Another vital aspect of the AI model is the built-in validation, both automatic and human.
“You need a way to validate or figure out the product truth, so as we get data from the internet, it’s really important to us to validate for this exact product,” Vallely said. “So we’ve built these validation layers to confirm that.”
In addition, as each item is classified by the AI model, it also gets a written reasoning of how the model arrived at the decision. That can help producers who may need to explain the choices made to regulators, and may also help regulators, Vallely suggested, because “they’re trying to figure this out, too.”
Washburn said as the technology and reporting evolves, having a methodology that clarifies which parts of the data were generated by an AI model and what it was validated against will be vital. And nothing is submitted without being validated by both the consulting team and the producer.
“Expert tools trained by experts – this isn’t just ChatGPT going on here,” he said, adding that getting the scope correct and data as precise as possible is “the cornerstone of compliance” and key to “putting together a credible, defensible, valid, verifiable report.”
Washburn had previously noted his concerns with producers turning to generic AI chatbots for help, because of the complexity – and stakes – of EPR programs.
“If you can get an AI chatbot to tell you weights for a particular item, it may or may not be accurate,” he said. “There’s no way to validate.
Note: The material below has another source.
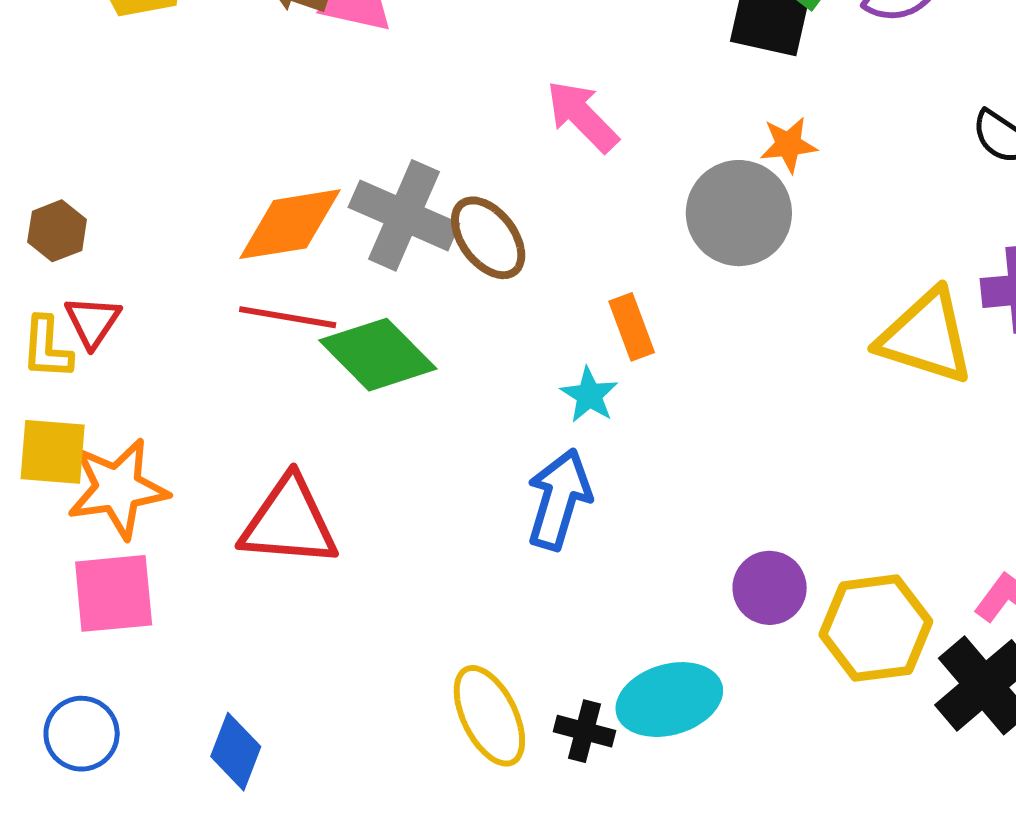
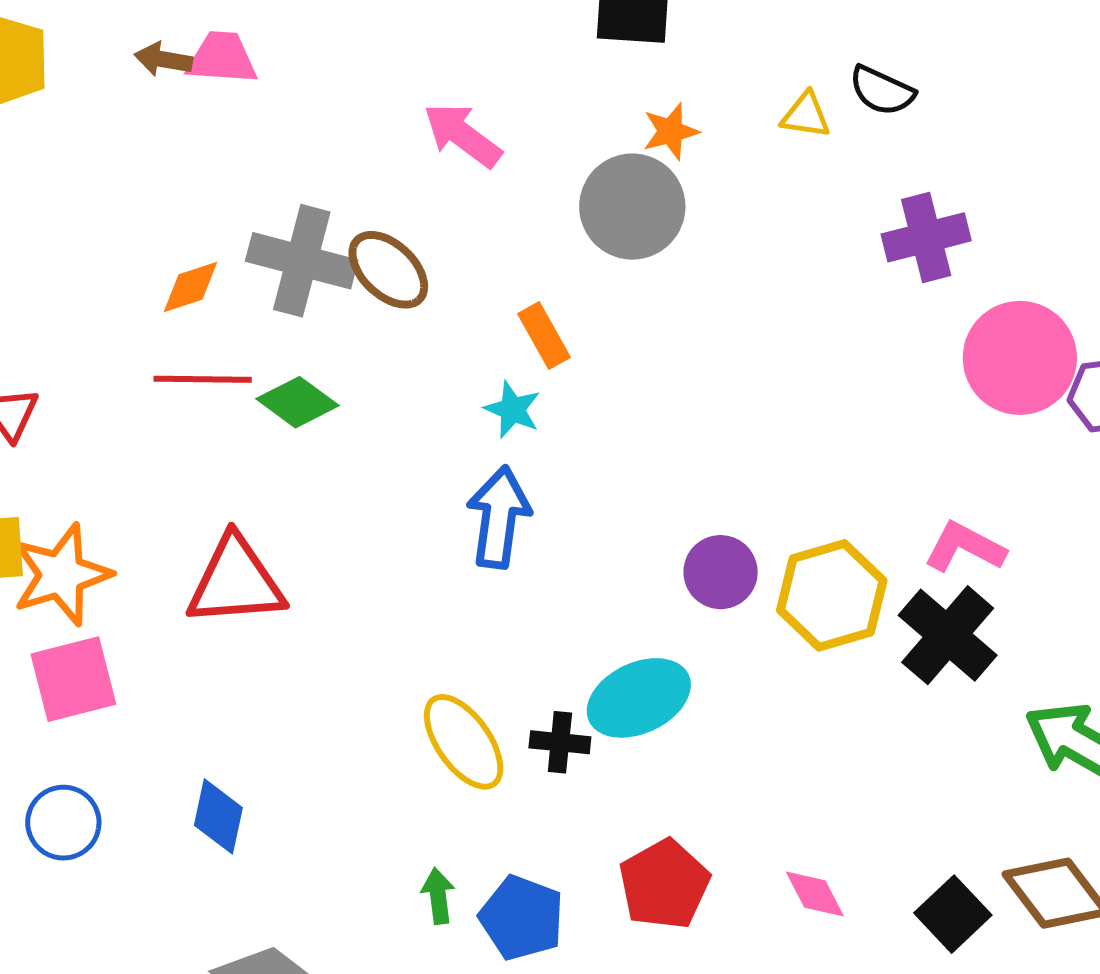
orange diamond: (290, 224) -> (190, 287), size x0.6
yellow triangle: (926, 337) -> (806, 115), moved, size x0.5
green diamond: (378, 355) -> (298, 402), size x0.7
And what that chatbot isn’t going to do for you is tell you is that in scope for you in Oregon versus Colorado? And if it’s food serviceware, are you the first seller, is it branded, is it not branded, is it exempt or excluded?”
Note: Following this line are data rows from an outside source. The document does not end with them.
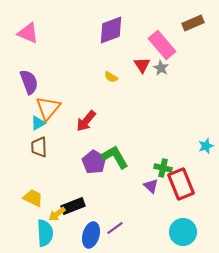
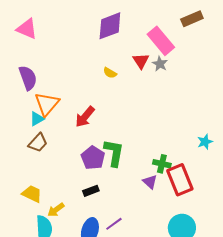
brown trapezoid: (39, 147) -> (38, 143), turned -135
green L-shape: (115, 157) -> (114, 153), turned 40
black rectangle: (73, 206) -> (91, 191), moved, size x0.7

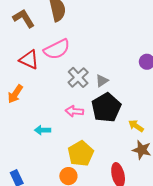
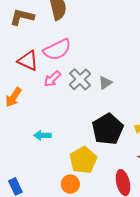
brown L-shape: (24, 18) -> (22, 17), turned -45
black pentagon: (106, 108) -> (108, 129), moved
pink arrow: (74, 111) -> (52, 79), moved, turned -48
“If the scope is wrong, if the tool is not informed about the context, you’re running into some risk there which translates directly into fees or noncompliance if you miss something,” he added.
To ensure that the context is correct, Vallely said the AI model will ask a series of questions if the data is not at a certain standard.
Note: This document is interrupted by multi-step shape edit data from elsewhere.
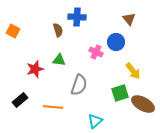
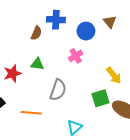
brown semicircle: (58, 30) -> (36, 33), turned 40
blue circle: (116, 42) -> (86, 31), moved
pink cross: (96, 52) -> (76, 56), turned 32

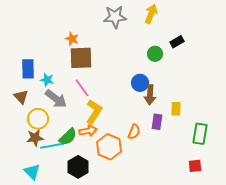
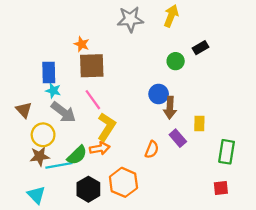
blue rectangle: (28, 69) -> (49, 72), moved
purple rectangle: (157, 122) -> (178, 138), turned -49
orange hexagon: (109, 147) -> (123, 182), moved

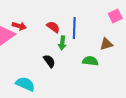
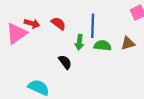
red semicircle: (53, 27) -> (58, 23), moved
green semicircle: (90, 61) -> (103, 46), moved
“If the inputs were lacking, it’s going to ask you contextual follow-up questions,” he said. “Can you confirm the plastic weight? There’s an exception for small format, we estimated this, can you confirm that? Are all sides less than two inches? Then you submit that and reclassify on the fly.”
The model can also help create source reduction strategies by identifying high portfolio concentrations of certain items and suggesting material alternatives, as well as flagging unnecessary items.
And as reporting requirements and regulations change, the model can be rapidly adjusted.
Overall, Washburn said he hopes tools like Smarter Packaging help soothe producer anxiety and reduce “blank page syndrome,” where starting the task feels impossible.
“We have to make this accessible at a human level, and that’s where the combined expertise of these two companies create a differentiation from other organizations that are so focused on the data exercise that they’re not supporting people in the very human journey of understanding this in the first place, helping with it in the second and thirdly being able to move forward in a productive and efficient way,” Washburn said.
Vallely said he’s looking forward to the future, when the model has been trained on even more items and starts to function more like an operating system, “where you just add your packaging and it’s defacto compliant when you add it.”
“I hope as part of that, that it should be easier to make regulations that work for all parties because you have a common language,” he said, so as new laws come on-line, the lift is lessened.
While there is a feeling of competition in the EPR data reporting and compliance space right now, Washburn said “there’s certainly more room to grow because the demands are just extraordinary.”
“There are so many producers who are not engaged, and are at risk of being out of compliance, that there’s plenty of work for everybody,” he said. “We could have 10 more firms doing this and there would be market share to go around.”